To be honest, I never really had a special interest in vampires. They sort of slimed their way into my first novel because they were an essential icon of goth culture at the time—they’re kind of passé now, I think—and after Lost Souls was a success, people expected me to be much more interested in them than I was.
(From an interview in Vice Magazine, “Poppy Z. Brite Is The King/Queen Of New Orleans” by Amy Kellner, 2008)
I went back and forth a little bit, debated, asked a few people what they thought, and ultimately decided to include Poppy Z. Brite on my list of the top 20 women that I chose to feature during Women in Horror Month this year, because although Poppy self-identifies almost completely as male rather than female, Poppy was still female at the time of publication of most of the notable works below.
Although known for featuring more male characters, Poppy Z. Brite has been, without a doubt, one of the most influential figures to women writing horror and as an influence on the genre in general, and with good reason. Works like Lost Souls and Drawing Blood are some of the most praised works in the genre, and fans of horror with a gothic sensibility continue to discover them even to this day, a testament to their lasting impact.
What to Read First: Brite’s work is very diverse, and many novels can be considered stand-alone. Depending on where your interests rank, if you’re big on vampires, I would recommend Lost Souls, or if you’re more into short story collections, start with Wormwood. Drawing Blood is also a great place to start.
For a more complete bibliography, visit this link:
Lost Souls (1992, Dell)
Wormwood (short story collection) (1993, Dell)

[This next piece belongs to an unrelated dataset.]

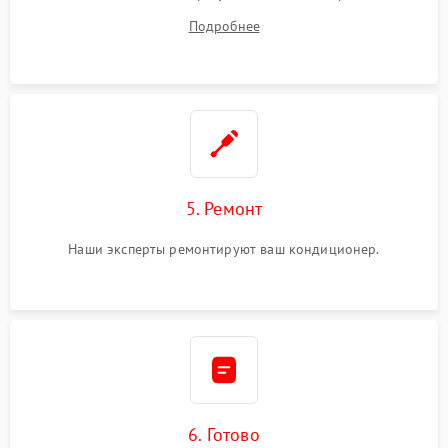
починки
Подробнее
5. Ремонт
Наши эксперты ремонтируют ваш кондиционер.
6. Готово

Drawing Blood (1993, Dell)
Exquisite Corpse (1996, Touchstone)
Wrong Things (with Caitlin R. Kiernan) (2001, Subterranean Press)
The Devil You Know (short story collection) (2003, Gauntlet Press)
Liquor (2004, Three Rivers Press)
Prime (2005, Three Rivers Press)
Soul Kitchen (2006, Three Rivers Press)
* Born Melissa Ann Brite
* Native of New Orleans, Louisiana
* Has done a Crow-inspired take off set in New Orleans called The Crow: The Lazarus Heart (1999, Harper Entertainment)
* Loves UNC basketball and is a huge fan of the football team the New Orleans Saints
* Passionate about rescuing cats
* Became one of the first New Orleanians that began to re-populate the city after the devastation of Hurricane Katrina
* First story was written (dictated into a tape recorder) at the age of 3 and started submitting stories at the age of 12
* Fan of John Kennedy O’Toole, J.D. Salinger, and Neil Gaiman, among many others
* Wrote a biography of rock singer Courtney Love
* Wrote an interesting and morbid eulogy for William Burroughs
* First published short story was “Optional Music for Voice and Piano,” published in THE HORROR SHOW (which became defunct in 1988)
* Edited collections Love in Vein (1994, Harper Prism) and Love in Vein II (1997, Harper Prism)
* Has been nominated for a slew of major awards for horror and fantasy fiction, including the Bram Stoker Award, the Lambda Award,
* Won an International Horror Guild Award for Best Anthology for Love in Vein
* For a complete award bibliography, visit this link
Current projects: Sadly, Poppy Z. Brite has taken a hiatus from producing new material for the time being.